Gli affitti brevi sono locazioni che hanno durata inferiore ai 30 giorni, compresi anche quelle che prevedono la fornitura di pulizia locali e di biancheria, stipulati da persone fisiche, al di fuori dall'esercizio di attività di impresa, direttamente o anche grazie all'intervento di soggetti che esercitano attività di intermediazione immobiliare, anche grazie alla gestione di portali online. Si tratta di locazioni non necessariamente a vocazione turistica. 

Per quanto riguarda i rapporti con il condominio, occorre accertare che il regolamento non vieti le locazioni previ, se il divieto non esiste allora il proprietario dell'immobile può attivare la locazione senza il bisogno di alcuna autorizzazione. Inoltre, il proprietario, entro le 24 ore successive all'arrivo dei conduttori (o nell'immediato, nel caso in cui si trattasse di locazioni con durata inferiore alla giornata), ha l'obbligo di segnalare, mediante il portale Alloggiati Web della Polizia di Stato, alla Questura tutte le informazioni circa le persone che usufruiscono dell'alloggio oggetto del contratto. Inoltre, il Dl 34/2019 ha previsto una banca dati per le strutture ricettive e per quegli immobili destinati a locazioni brevi, i quali vengono identificati mediante un codice alfanumerico, che deve essere utilizzato per ogni comunicazione inerente l'offerta e la promozione.
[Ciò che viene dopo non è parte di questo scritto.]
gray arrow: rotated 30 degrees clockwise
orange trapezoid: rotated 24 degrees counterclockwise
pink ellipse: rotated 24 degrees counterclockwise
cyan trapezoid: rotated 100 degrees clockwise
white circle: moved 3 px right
La banca dati verrà attivata solamente dopo l'arrivo del decreto attuativo.

Nel caso in cui il conduttore non osservasse le disposizioni condominiali, il condominio può rivalersi direttamente sul proprietario dell'immobile, in quanto è lui stesso a dover vigilare sul proprio inquilino. Allo stesso modo, nel caso in cui l'inquilino dovesse arrecare danni a parti comuni, il condominio può rivalersi sul proprietario, il quale è a sua volta autorizzato a rivalersi sul conduttore. 
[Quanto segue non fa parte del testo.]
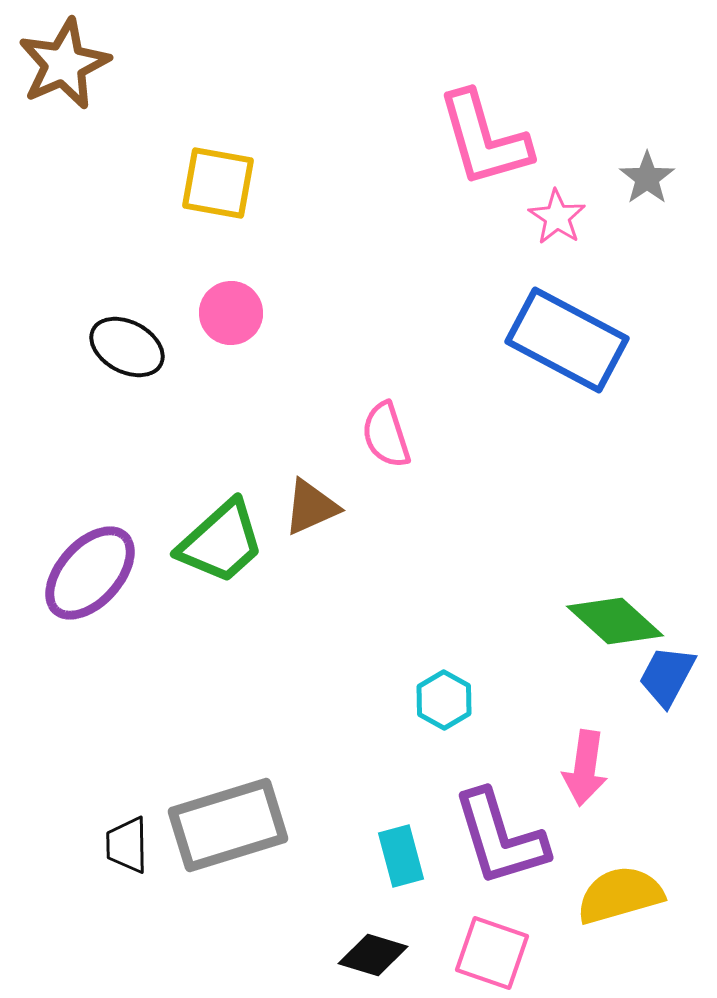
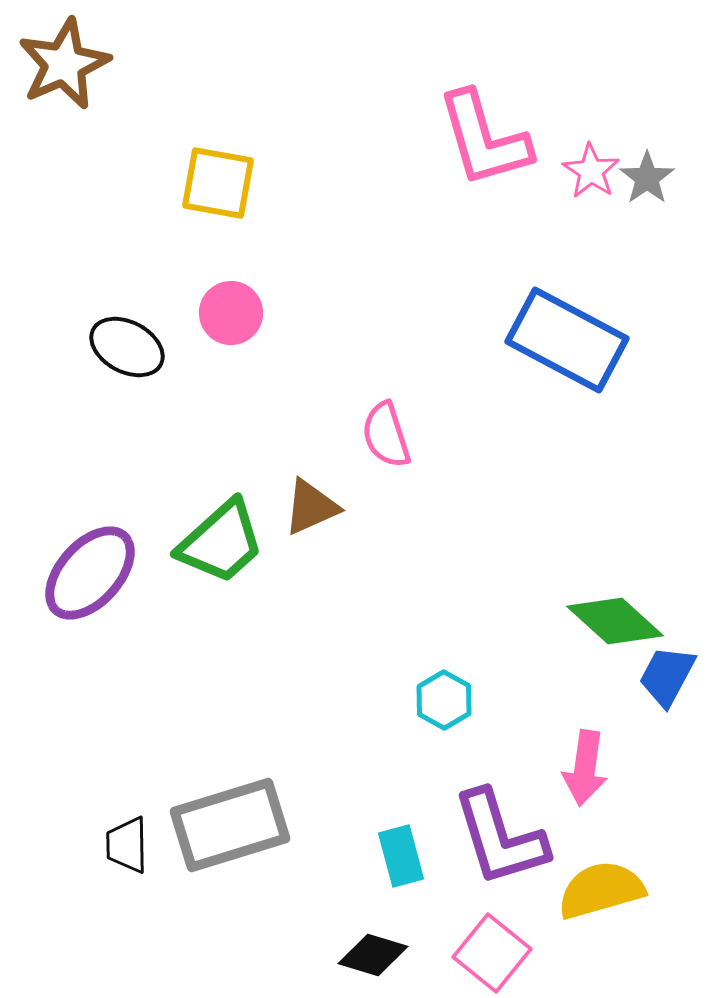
pink star: moved 34 px right, 46 px up
gray rectangle: moved 2 px right
yellow semicircle: moved 19 px left, 5 px up
pink square: rotated 20 degrees clockwise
Contratti di questo tipo devono riguardare obbligatoriamente unità immobiliari che appartengano alle categorie catastali che vanno dall'A/1 alla A/11, fatta eccezione per la categoria A/10, e le relative pertinenze, quali box auto, cantine ecc, oppure le singole stanze. Il contratto si considera concluso nel momento in cui chi ha avanzato la proposta viene messo a conoscenza dell'accettazione dell'altra parte. Al contrario non si tiene conto della data in cui avviene il pagamento del corrispettivo pattuito o la data di utilizzo dell'appartamento.
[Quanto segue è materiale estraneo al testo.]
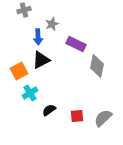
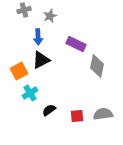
gray star: moved 2 px left, 8 px up
gray semicircle: moved 4 px up; rotated 36 degrees clockwise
Il corrispettivo per la locazione, deve comprendere le utenze primarie, quali luce, gas e acqua calda, ma può anche comprendere i servizi di pulizia locali e fornitura della biancheria, inoltre può comprendere altri servizi aggiuntivi, come l'aria condizionata, le utenze telefoniche e la connessione Internet. Il proprietario che decidesse di affittare direttamente il suo immobile privatamente, sottoscrivendo un contratto, potrà usufruire dell'opzione cedolare secca al 2%, la quale sostituisce l'Irpef e gli addizionali che derivano dalla locazione.